ASSIGNMENT -
Reproduce the records below in full and exactly, without their images.

INPUT DATA -
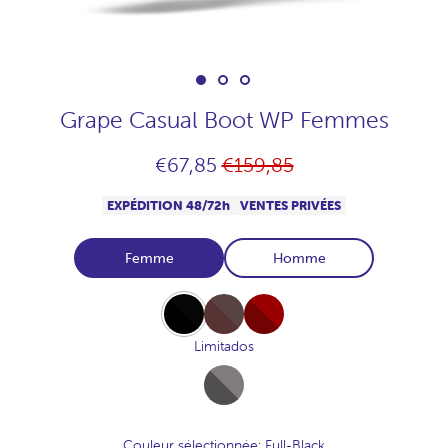
Grape Casual Boot WP Femmes
Prix
€67,85
€159,85
habituel
EXPÉDITION 48/72h
VENTES PRIVÉES
Femme
Homme
Full-
Full-
Full-
Black
Chocolate
Burdeos
Limitados
Full-
Marengo
Couleur sélectionnée
: Full-Black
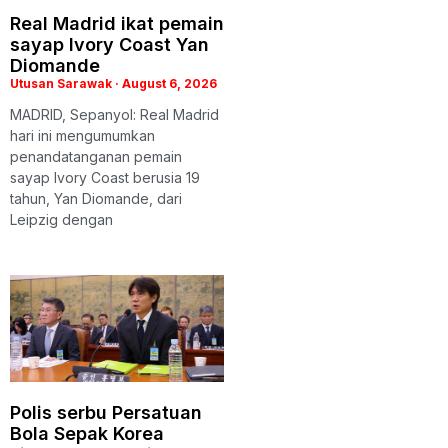
Real Madrid ikat pemain
sayap Ivory Coast Yan
Diomande
Utusan Sarawak
August 6, 2026
MADRID, Sepanyol: Real Madrid
hari ini mengumumkan
penandatanganan pemain
sayap Ivory Coast berusia 19
tahun, Yan Diomande, dari
Leipzig dengan
Polis serbu Persatuan
Bola Sepak Korea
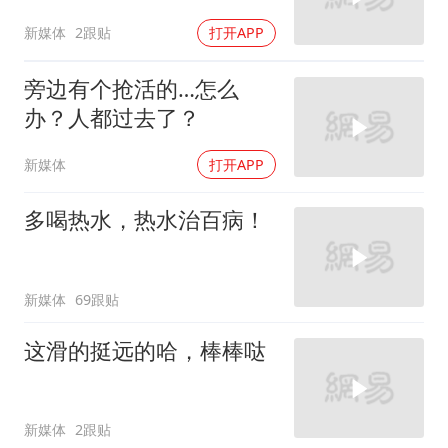
新媒体
2跟贴
打开APP
旁边有个抢活的…怎么
办？人都过去了？
新媒体
打开APP
多喝热水，热水治百病！
新媒体
69跟贴
这滑的挺远的哈，棒棒哒
新媒体
2跟贴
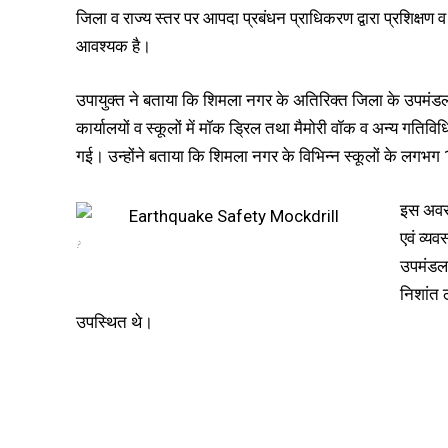
जिला व राज्य स्तर पर आपदा प्रबंधन प्राधिकरण द्वारा प्रशिक्षण 
आवश्यक है।
उपायुक्त ने बताया कि शिमला नगर के अतिरिक्त जिला के उपमंडल 
कार्यालयों व स्कूलों में मॉक ड्रिल तथा मैमोरी वॉक व अन्य गतिव
गई। उन्होंने बताया कि शिमला नगर के विभिन्न स्कूलों के लगभग 
इस अवसर
एवं व्य
?
उपमंडला
निशांत 
उपस्थित थे।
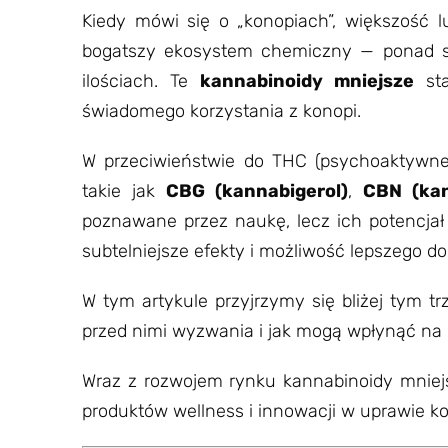
Kiedy mówi się o „konopiach”, większość 
bogatszy ekosystem chemiczny — ponad st
ilościach. Te
kannabinoidy mniejsze
sta
świadomego korzystania z konopi.
W przeciwieństwie do THC (psychoaktywne
takie jak
CBG (kannabigerol)
,
CBN (kan
poznawane przez naukę, lecz ich potencjał 
subtelniejsze efekty i możliwość lepszego 
W tym artykule przyjrzymy się bliżej tym tr
przed nimi wyzwania i jak mogą wpłynąć na 
Wraz z rozwojem rynku kannabinoidy mnie
produktów wellness i innowacji w uprawie ko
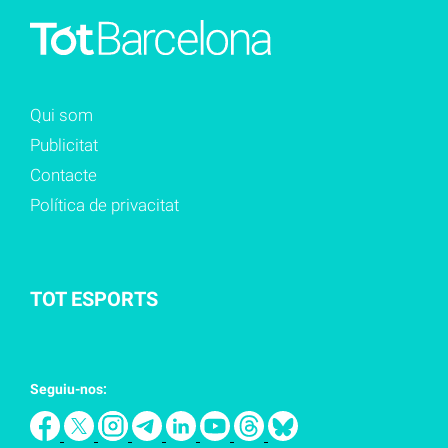
Qui som
Publicitat
Contacte
Política de privacitat
TOT ESPORTS
Seguiu-nos:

COMPLETED TASK -
Grape Casual Boot WP Femmes
Prix
€67,85
€159,85
habituel
EXPÉDITION 48/72h
VENTES PRIVÉES
Femme
Homme
Full-
Full-
Full-
Black
Chocolate
Burdeos
Limitados
Full-
Marengo
Couleur sélectionnée
: Full-Black
Real Madrid ikat pemain
sayap Ivory Coast Yan
Diomande
Utusan Sarawak
August 6, 2026
MADRID, Sepanyol: Real Madrid
hari ini mengumumkan
penandatanganan pemain
sayap Ivory Coast berusia 19
tahun, Yan Diomande, dari
Leipzig dengan
Polis serbu Persatuan
Bola Sepak Korea
新媒体
2跟贴
打开APP
旁边有个抢活的…怎么
办？人都过去了？
新媒体
打开APP
多喝热水，热水治百病！
新媒体
69跟贴
这滑的挺远的哈，棒棒哒
新媒体
2跟贴
जिला व राज्य स्तर पर आपदा प्रबंधन प्राधिकरण द्वारा प्रशिक्षण 
आवश्यक है।
उपायुक्त ने बताया कि शिमला नगर के अतिरिक्त जिला के उपमंडल 
कार्यालयों व स्कूलों में मॉक ड्रिल तथा मैमोरी वॉक व अन्य गतिव
गई। उन्होंने बताया कि शिमला नगर के विभिन्न स्कूलों के लगभग 
इस अवसर
एवं व्य
?
उपमंडला
निशांत 
उपस्थित थे।
Kiedy mówi się o „konopiach”, większość 
bogatszy ekosystem chemiczny — ponad st
ilościach. Te
kannabinoidy mniejsze
sta
świadomego korzystania z konopi.
W przeciwieństwie do THC (psychoaktywne
takie jak
CBG (kannabigerol)
,
CBN (kan
poznawane przez naukę, lecz ich potencjał 
subtelniejsze efekty i możliwość lepszego 
W tym artykule przyjrzymy się bliżej tym tr
przed nimi wyzwania i jak mogą wpłynąć na 
Wraz z rozwojem rynku kannabinoidy mnie
produktów wellness i innowacji w uprawie ko
Qui som
Publicitat
Contacte
Política de privacitat
TOT ESPORTS
Seguiu-nos:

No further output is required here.